Styrofoam is great for keeping coffee warm, but it’s also great for igniting political debate.
That’s because many of the same characteristics that make styrofoam beneficial to people and business also make it harmful to the environment and the planet as a whole.
In this article, we’ll take a closer look at styrofoam, how it’s made, why it’s bad and why we need to stop using it. Let’s dive in
What Is Styrofoam?
However, the term “styrofoam” is commonly used in the media and in dialogue to describe expanded polystyrene foam, which you might use in that throwaway coffee cup or as “peanuts” to wrap delicate items for transportation.
Expanded polystyrene, or EPS, is a term that certain ethical and legal purists prefer. Polystyrene is the generic term for a group of plastics that are used for a variety of purposes other than foam.
Polystyrene was originally introduced in 1839, and it was first made in the 1930s, then foamed in the 1940s, and finally sold as plastic cups in the 1960s.
Polystyrene is a plastic, which means it turns into a liquid when warmed and may be moulded, moulded, or blown.
Then it solidifies when chilled to room temperature again.

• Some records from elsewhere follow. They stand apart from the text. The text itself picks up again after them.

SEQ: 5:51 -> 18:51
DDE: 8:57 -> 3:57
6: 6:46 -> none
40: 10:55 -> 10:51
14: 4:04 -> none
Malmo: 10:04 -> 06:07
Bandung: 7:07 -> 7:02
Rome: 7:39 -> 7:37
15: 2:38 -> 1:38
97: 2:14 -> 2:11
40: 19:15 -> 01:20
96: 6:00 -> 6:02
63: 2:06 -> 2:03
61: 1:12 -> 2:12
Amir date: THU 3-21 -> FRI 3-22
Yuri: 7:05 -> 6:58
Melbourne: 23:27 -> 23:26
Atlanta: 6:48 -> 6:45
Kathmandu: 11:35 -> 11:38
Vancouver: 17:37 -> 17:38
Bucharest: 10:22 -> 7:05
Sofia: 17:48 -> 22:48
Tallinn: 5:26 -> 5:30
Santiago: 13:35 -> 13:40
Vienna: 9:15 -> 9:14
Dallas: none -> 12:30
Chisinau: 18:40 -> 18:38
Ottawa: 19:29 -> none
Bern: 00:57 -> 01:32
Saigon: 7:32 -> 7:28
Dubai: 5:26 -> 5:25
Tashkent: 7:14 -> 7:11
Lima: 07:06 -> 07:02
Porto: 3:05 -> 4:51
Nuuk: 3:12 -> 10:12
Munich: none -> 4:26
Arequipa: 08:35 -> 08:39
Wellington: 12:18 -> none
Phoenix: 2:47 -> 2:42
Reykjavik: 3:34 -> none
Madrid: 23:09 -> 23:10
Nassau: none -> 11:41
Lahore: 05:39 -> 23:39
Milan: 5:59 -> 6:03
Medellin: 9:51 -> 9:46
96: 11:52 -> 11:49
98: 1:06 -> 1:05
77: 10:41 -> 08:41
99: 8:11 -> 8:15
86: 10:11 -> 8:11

This is why products can benefit from it. Polystyrene is often manufactured as tiny beads.
Heat softens the thick, hard beads, which are then enlarged using water and blasting agents to become considerably larger and far less dense beads.
The beads expand into skinned cells that are as small as 3% the weight of the initial bead, with the majority of the contents being gas. After that, the enlarged cells can be shaped and joined into usable shapes.
EPS has a lot of beneficial features when it is done. It insulates, or delays the transmission of heat. It is a shock absorber.
It acts as a barrier since it is not destroyed by ordinary liquids like water.
As a result, it could be useful for things like boiling hot cappuccino, picnic flasks, bike helmets, home insulating, storage containers, restaurant take-out containers, and egg cartons.
Why Is Styrofoam Bad?
Styrofoam is bad because it goes into the oceans and other areas of the ecosystem, and it stays there for a very long period. Furthermore, it disintegrates into its basic little cells, which drift away and can be eaten by surrounding marine animals.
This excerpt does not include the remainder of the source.